1834. Eugène Delacroix reçoit commande d’un portrait de George Sand. Le peintre et l’écrivain ne se connaissent pas. Rendez-vous est pris. Mais le modèle fait faux bond à la première séance de pose : elle est en proie aux effets d’une violente rupture d’avec son amant du moment, Alfred de Musset. Qu’importe ! Ce rendez-vous manqué sera la genèse d’une amitié amoureuse intense, qui durera près de 30 ans, nourrie par une correspondance qui livre certains de leurs secrets.

Si l’Artiste n’est pas insensible aux charmes d’une Aurore Dupin, c’est bien à l’écrivain de son cœur qu’il dévoile son âme. Ses enchantements, ses convictions, et sa relation magique avec les couleurs, celles de ses peintures, celles de sa vie.

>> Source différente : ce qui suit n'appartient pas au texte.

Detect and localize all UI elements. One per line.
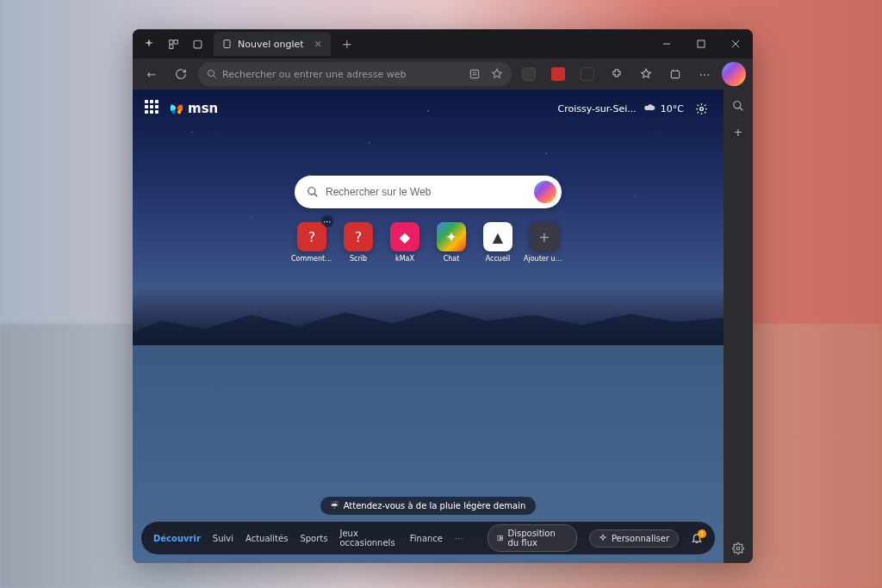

Celles de son génie.

Création au Festival de la Correspondance de Grignan, le 5 juillet 2008, avec Elsa Zylberstein et Thierry Frémont, mis en scène par Caroline Huppert.
Musée de la vie romantique, « Paris en Toutes Lettres », mise en espace Séverine Vincent, avec Julie Marbœuf et Geoffroy Thiébaut.
« A vous de Lire », Lycée Henri IV avec Julie Marbœuf et Frédéric Rose.

Claudine Vincent

Claudine Vincent

Après avoir découvert le théâtre très jeune au cours d’un spectacle d’école primaire, après avoir tenté l’écriture avec des poèmes naïfs mais sincères au collège, puis écrit « sérieusement » des chansons pour divers chanteurs (Michel Delpech, Isabelle Aubret, Juliette Gréco, entre autres...), Claudine Vincent prend des cours d’art dramatique avec Mary Marquet, Maurice Escande et Béatrix Dussane, puis entre au Conservatoire d’art dramatique de Paris. C’est alors qu’elle abandonne ses ambitions de comédienne pour se consacrer à ses enfants.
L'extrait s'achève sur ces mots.